Now, the context was all the little things we do all the time that make us less than perfect saints. The things we never give a second thought about, let alone confess as sin. You know, the little snippy remarks to that overbearing one in the office. Or the way we can get worked into a dither in line at the store, behind that woman with four carts and $1000 dollars worth of coupons. How about our response to that ‘jerk’ who just caused us to miss our exit on the way home from work, because he wouldn’t let us move over? Or maybe it’s being impatient with our kids, or our spouse – you know, the one who’s never ready to leave the house on time, no matter where we’re going?

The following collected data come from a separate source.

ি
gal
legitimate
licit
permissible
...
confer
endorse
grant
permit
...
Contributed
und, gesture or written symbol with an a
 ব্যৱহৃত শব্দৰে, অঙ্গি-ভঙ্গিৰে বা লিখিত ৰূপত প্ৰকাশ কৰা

The one who thinks the processional was created for people to get into their pews… He said something else really profound. He’s very wise. He said that if we don’t think we have any sins, really, that we should ask our co-workers, our kids, our spouse. I bet they might have a slightly different perspective.
Even the ‘little sins’ – they all count. Why do we excuse ourselves? We’re not that bad, especially compared to the latest serial killer… or are we? One of the readings recently was from Matthew 5. This is the beginning of the Beatitudes. In verse 22, Jesus says this: “But I say to you that every one who is angry with his brother shall be liable to judgment; whoever insults his brother shall be liable to the council, and whoever says, ‘You fool!’ shall be liable to the hell of fire.” Did you catch that? Simply being angry is cause for judgment. He didn’t even say, if you swear in anger or actually do something in anger. He said, ‘if you are angry’. He goes on to verbal abuse and the like.

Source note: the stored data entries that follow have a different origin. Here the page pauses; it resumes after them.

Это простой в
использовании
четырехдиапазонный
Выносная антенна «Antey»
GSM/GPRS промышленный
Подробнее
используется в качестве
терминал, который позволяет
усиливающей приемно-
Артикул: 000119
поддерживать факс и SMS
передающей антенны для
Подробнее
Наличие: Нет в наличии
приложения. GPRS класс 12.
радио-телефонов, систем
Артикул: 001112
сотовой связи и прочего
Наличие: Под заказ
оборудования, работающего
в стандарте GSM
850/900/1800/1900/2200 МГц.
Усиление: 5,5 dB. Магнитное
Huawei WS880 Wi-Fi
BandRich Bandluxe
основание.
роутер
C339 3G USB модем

All those little irritations that come from someplace other than love for others… yeah, all of those. They all count. We’ve talked about the Beatitudes before. We’ve talked about excusing ourselves before. We’ve talked about all those things. And sometimes, I wonder if it’s mostly talk. Do we really take the Scripture seriously? Would it be any different if Jesus Himself was sitting up there on the hillside, on a rock, and we were there listening to Him in person? Or if we were walking alongside Him from town to town, day in and day out?
We have a term in the Catholic church for folks who think that every single thing they do or say might be a sin, they aren’t sure, but they carry guilt over it anyway. It’s called being scrupulous. There is also an army of faithful church attenders in many faith traditions who take the stance that Jesus couldn’t possibly mean that simply being irritated with someone is a sin. We somehow believe that our own anger is usually justified. We never stop to think that the cause of our anger or irritation, if you get down to the root, is selfishness. Sin, when you get down to the root, is selfishness. See the connection?
But there’s a flip side to this ‘it all counts’. There’s actually a good side. Hooray! Every little act of kindness or selflessness counts. Every drink of water given in love to a thirsty child, every offer to run an errand for a neighbor, every time we allow someone to go ahead of us in line. It all counts. Every sincere prayer on behalf of another counts. Every gesture of good will, every act of love, no matter how small. It all counts.
Where are you in all of this? What is ‘counting’ in your life? Do you need to talk to someone about it? Find a pastor or a priest. Do you need help to overcome some bad habits of speech or criticism? Ask them to pray for you and give you ideas on how to counteract those tendencies. I promise, no matter how long you’ve been ‘practicing’ being angry in some form, it can be overcome. Jesus promised that He would give us the grace to overcome our selfishness, if we ask and then do what He tells us. Go do something for someone in love. It all counts!